Awesome

image_crawler v1.0.4

This is an image crawler in pure shell script, which could download the images (actually the image URLs on the web) once given a keyword. It fakes to visit Google Image/Baidu Image, using the keywords you provide to perform like a human search, and then parse and record the results(image urls) returned by Google or Baidu. Once you have the image urls, you could download the real images using any script languages you like.

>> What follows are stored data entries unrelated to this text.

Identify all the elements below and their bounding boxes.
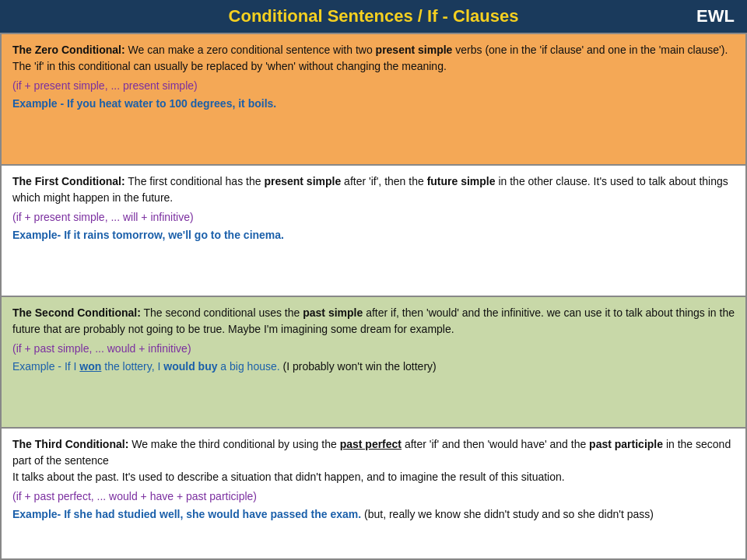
- first-example-bold: Example- If it rains tomorrow, we'll go …: [12, 229, 284, 241]
- zero-formula: (if + present simple, ... present simple…: [12, 78, 735, 94]
- second-example-buy: would buy: [163, 360, 217, 373]
- section-second: The Second Conditional: The second condi…: [2, 297, 745, 429]
- second-body1: The second conditional uses the: [141, 306, 303, 319]
- page-title: Conditional Sentences / If - Clauses: [229, 6, 519, 26]
- third-example: Example- If she had studied well, she wo…: [12, 506, 735, 523]
- zero-body1: We can make a zero conditional sentence …: [125, 44, 376, 56]
- page-header: Conditional Sentences / If - Clauses EWL: [0, 0, 747, 33]
- second-label: The Second Conditional:: [12, 306, 141, 319]
- third-example-blue: Example- If she had studied well, she wo…: [12, 508, 361, 520]
- second-example-prefix: Example - If I: [12, 360, 79, 373]
- third-bold2: past participle: [589, 438, 663, 450]
- first-body2: after 'if', then the: [341, 175, 426, 187]
- zero-example: Example - If you heat water to 100 degre…: [12, 96, 735, 112]
- logo: EWL: [696, 6, 735, 26]
- second-bold1: past simple: [303, 306, 363, 319]
- zero-example-bold: Example - If you heat water to 100 degre…: [12, 97, 276, 110]
- zero-bold1: present simple: [376, 44, 453, 56]
- first-bold2: future simple: [427, 175, 496, 187]
- third-body2: after 'if' and then 'would have' and the: [402, 438, 589, 450]
- third-text: The Third Conditional: We make the third…: [12, 436, 735, 485]
- second-example: Example - If I won the lottery, I would …: [12, 359, 735, 375]
- third-formula: (if + past perfect, ... would + have + p…: [12, 488, 735, 505]
- third-label: The Third Conditional:: [12, 438, 128, 450]
- third-example-normal: (but, really we know she didn't study an…: [361, 508, 654, 520]
- main-content: The Zero Conditional: We can make a zero…: [0, 33, 747, 560]
- third-body1: We make the third conditional by using t…: [128, 438, 339, 450]
- third-bold1: past perfect: [340, 438, 402, 450]
- first-label: The First Conditional:: [12, 175, 125, 187]
- first-text: The First Conditional: The first conditi…: [12, 173, 735, 206]
- zero-text: The Zero Conditional: We can make a zero…: [12, 42, 735, 75]
- second-example-won: won: [79, 360, 101, 373]
- second-example-mid: the lottery, I: [101, 360, 163, 373]
- first-body1: The first conditional has the: [125, 175, 265, 187]
- third-body4: It talks about the past. It's used to de…: [12, 471, 565, 483]
- section-zero: The Zero Conditional: We can make a zero…: [2, 34, 745, 166]
- second-formula: (if + past simple, ... would + infinitiv…: [12, 341, 735, 357]
- second-example-suffix-blue: a big house.: [217, 360, 279, 373]
- first-formula: (if + present simple, ... will + infinit…: [12, 209, 735, 226]
- section-first: The First Conditional: The first conditi…: [2, 166, 745, 297]
- first-example: Example- If it rains tomorrow, we'll go …: [12, 227, 735, 243]
- section-third: The Third Conditional: We make the third…: [2, 429, 745, 558]
- second-example-normal: (I probably won't win the lottery): [280, 360, 437, 373]
- second-text: The Second Conditional: The second condi…: [12, 305, 735, 338]
- zero-label: The Zero Conditional:: [12, 44, 125, 56]
- first-bold1: present simple: [264, 175, 341, 187]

This tool could also be used to compare the search quality and relevance between Google Image and Baidu Image.

What's NEW?

Now it supports both wget and curl!
Performance is enhanced ~10X faster, increasing the parallelism by utilizing multi-process background jobs in bash.
Baidu/Google image search urls are updated. This script was created ~5 years ago, and things have changed a lot since then, both baidu and google changed their image search query parameters and rules. So I took quite a few time this weekend to figure out what's the change, and update the script to make it work again.
A python script is introduced to decode the baidu image objURL. I planned to do it in bash script originally, but you need to introduce a hashtable, damn complicated to make it work in bash only... So I'll leave it as a TODO now - to update this python script to the bash script with the same functionality.
[Experiment]: Downloading images after parsing out the img urls. You could turn this feature off by specifying 'EXPERIMENT="OFF"'.

TODO:

Continue to improve the performance.
Adding proxy support?
Implement the python equivalent to decode the baidu image url.
...

How to use it?

Input: A file named query_list.txt, per keyword per line.
Usage: $./image_crawler.sh google <num>;
- google could be replaced by baidu
- <num> is the number of images you want to download for a given keyword.
Output: The script generates a directory named google/(or baidu/ as you choosed), which contains files of the format: "i_objURL-list_keyword[i]", i is the ith keyword in the query_list.txt. In each of these files contain num lines, per image url per line.

Performance

I've tested this script with 10 keywords (just as in the query_list.txt), each keyword crawling 300 results using Google. Results are as follows: [unix14 ~/imagecrawler]$ time ./image_crawler.sh google 300 real 0m5.766s user 0m2.425s sys 0m2.254s

[unix14 ~/imagecrawler]$ time ./image_crawler.sh baidu 300 real 0m11.419s user 0m1.254s sys 0m1.044s

The result is not bad, and in the future I'll tweak it into a more concurrent version.

Note:

It works in any platform that supports bash, egrep, awk, python, wget | curl. So, Ubuntu, MacOS, etc.